IDIC Files: The Characters I've Been (part 01)

There is a practice of looking at the PCs of a given player -- perhaps in one RPG, perhaps across all RPGs played -- and reading into the choices of play as an insight into the player.

On one level, this is similar to watching basketball or chess players and coming to conclusions about their play style, strengths and weaknesses. On another level, it's akin to reading one's creative work and coming to conclusions about the player's conscious and subconscious issues, philosophies, and goals.

Keill Blackthorn

When my age was in the single digits, I remember rolling up a D&D character, and named it Keill Blackthorn. Funky spelling of first name? Check! Stereotypical fantasy last name? Check!

Never played him, as I didn't have a regular crew to play with.

In my teens, at a Recreational Center in the U.S. where I had to build a high-level character (several levels lower than the average in that group, of course) Keill was reborn as a half-elven fighter / thief.

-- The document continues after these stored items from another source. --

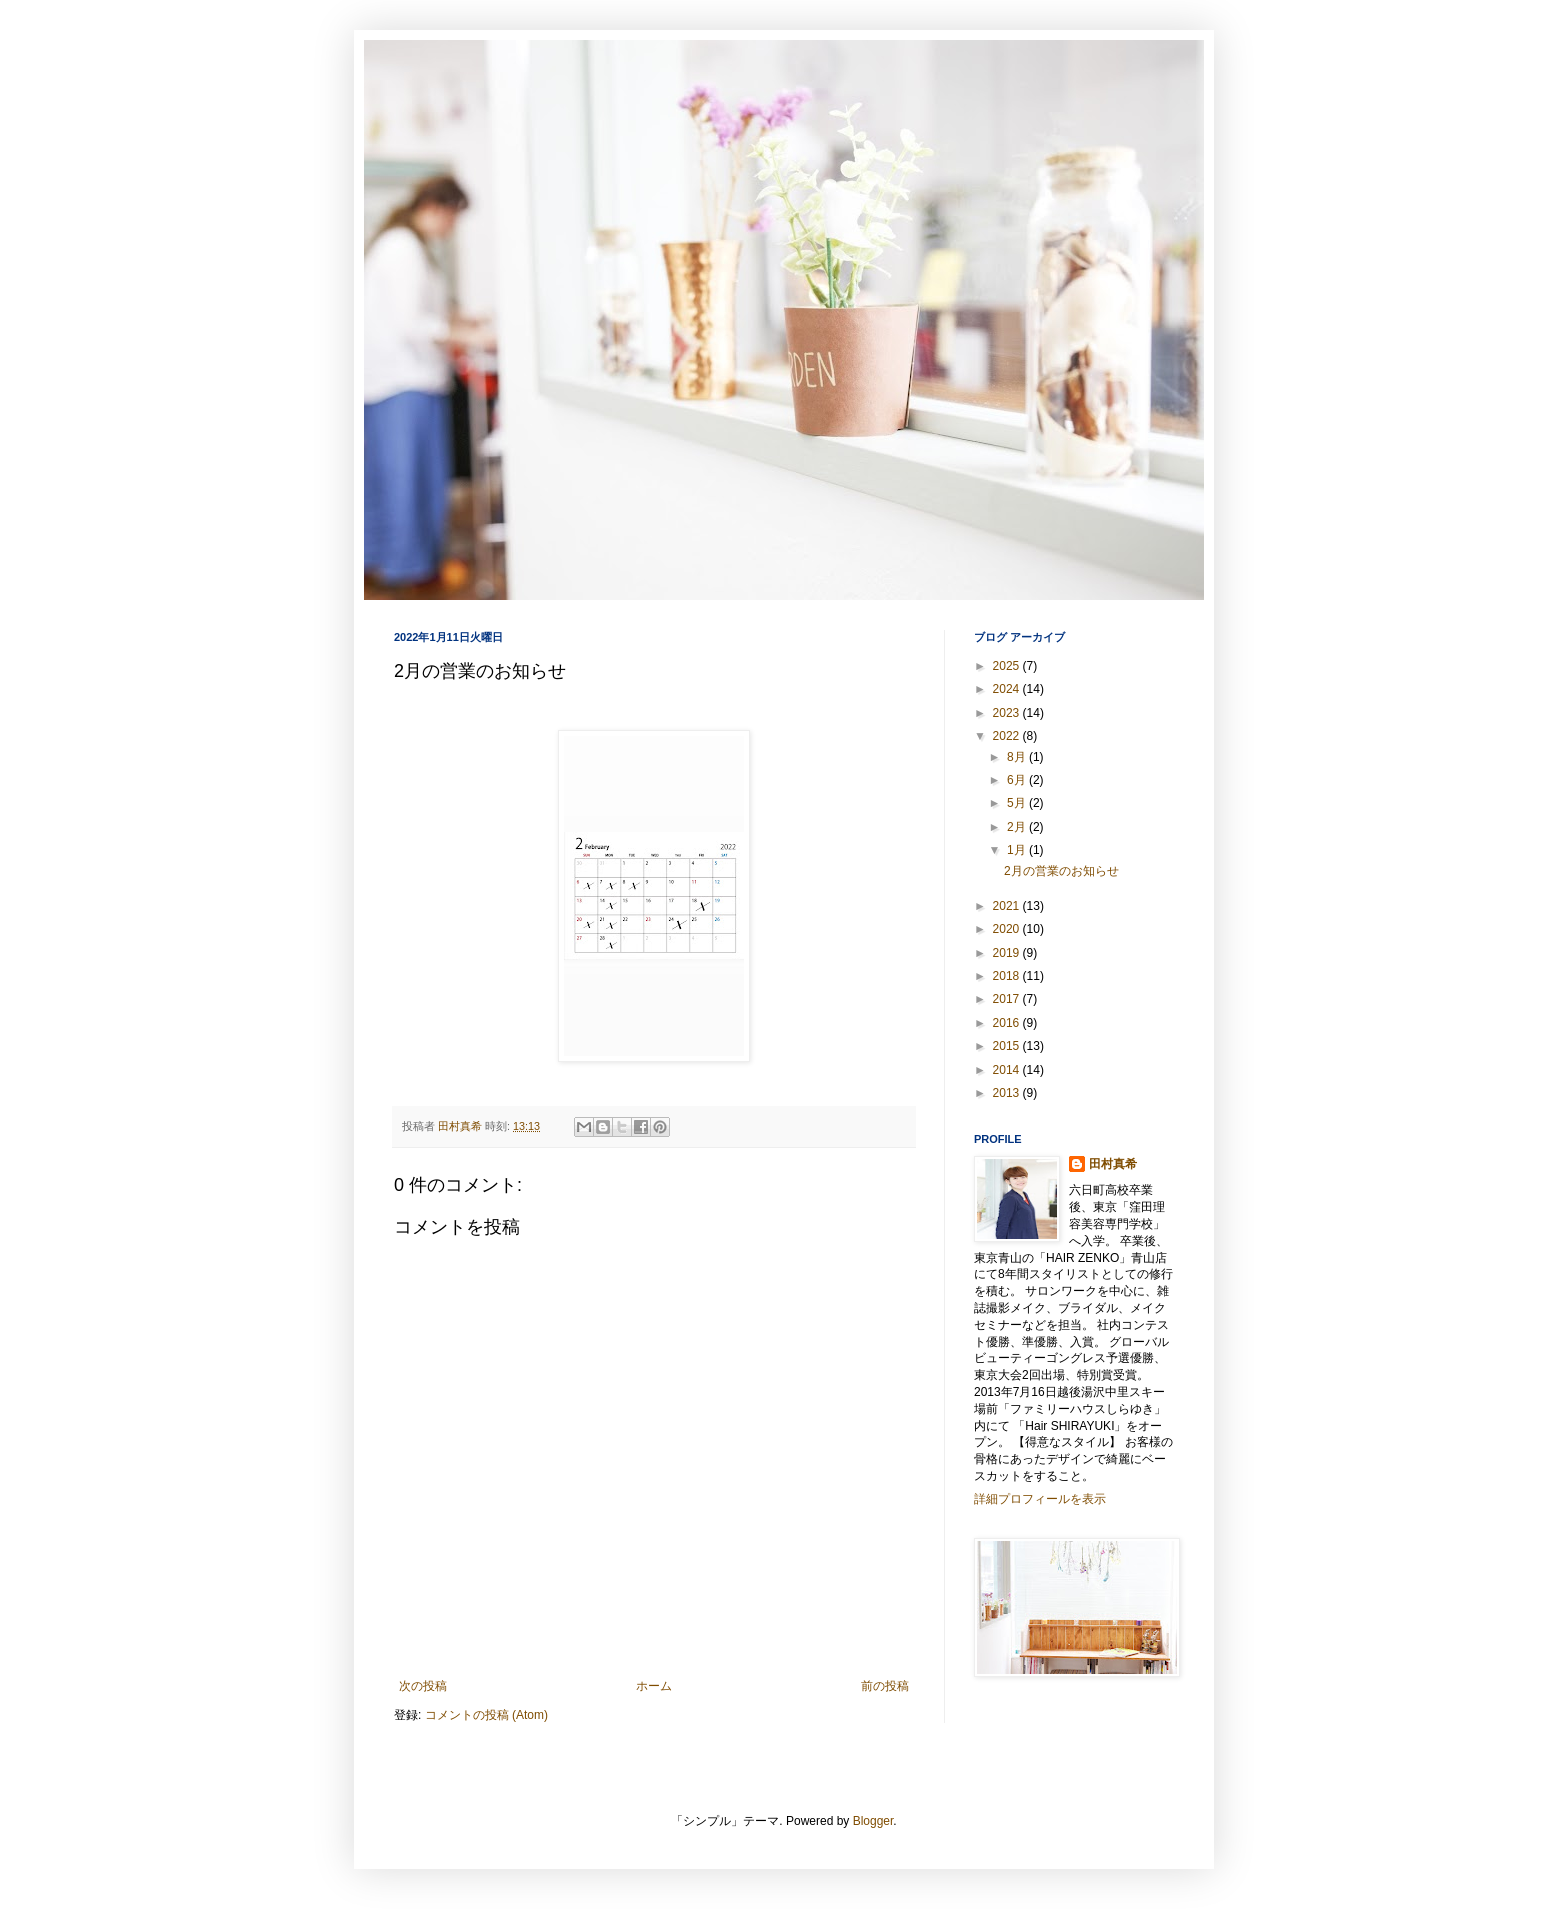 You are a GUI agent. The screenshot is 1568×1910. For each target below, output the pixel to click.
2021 (1008, 906)
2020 (1008, 929)
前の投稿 (885, 1686)
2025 (1008, 666)
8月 (1018, 757)
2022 (1008, 736)
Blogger (873, 1821)
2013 (1008, 1093)
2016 (1008, 1023)
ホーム (654, 1686)
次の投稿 (423, 1686)
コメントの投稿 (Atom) (486, 1715)
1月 (1018, 850)
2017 (1008, 999)
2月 (1018, 827)
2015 (1008, 1046)
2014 (1008, 1070)
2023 (1008, 713)
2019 (1008, 953)
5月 (1018, 803)
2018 (1008, 976)
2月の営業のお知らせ (1061, 871)
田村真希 (1113, 1164)
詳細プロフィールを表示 (1040, 1499)
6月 (1018, 780)
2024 (1008, 689)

My conscious goals were to keep things simple, keeping magic out of my concerns, and just focusing on doing combat stuff. Subconscious goals may have been:
  • play a character who doesn't have to lead, to be in front the whole time (as fighters were wont to do);
  • provide more skills to the group beyond fighting -- scouting, theivery, and the ever-popular backstab from the shadows;
  • emulate a more finesse- or swashbucklerish-fighter with multi-classing;
  • be mysterious and not have to talk much, because I was shy and uncertain of myself.
I eventually caught up in gaming skill, but I must admit that I lacked gaming experience as a gaming newbie, and in one spectacularly bad game -- I died three times in a 1-hour timespace, all my fault because I didn't quite understand that the magical symbols I was trying to read were actually a ward that caused instant death when looking at them. They were very generous in resurrecting me -- and one player, she took me aside and explained out of character what I was doing, and that I shouldn't do it anymore, and cited the reasons why.

The campaign was great fun, and though I eventually drifted apart from that group, Keill Blackthorn was my first real ongoing PC in a game.

It was also an eye-opener for me in terms of the separation of playing a class from playing a role, because of a trap that shifted the minds of the various players into different bodies. I learned that I could actually play a character's personality separate from the stereotype of the class (forgive me, I was slow and didn't quite understand the role-playing aspect of the game yet). It freed me to play a truer character in future games as well.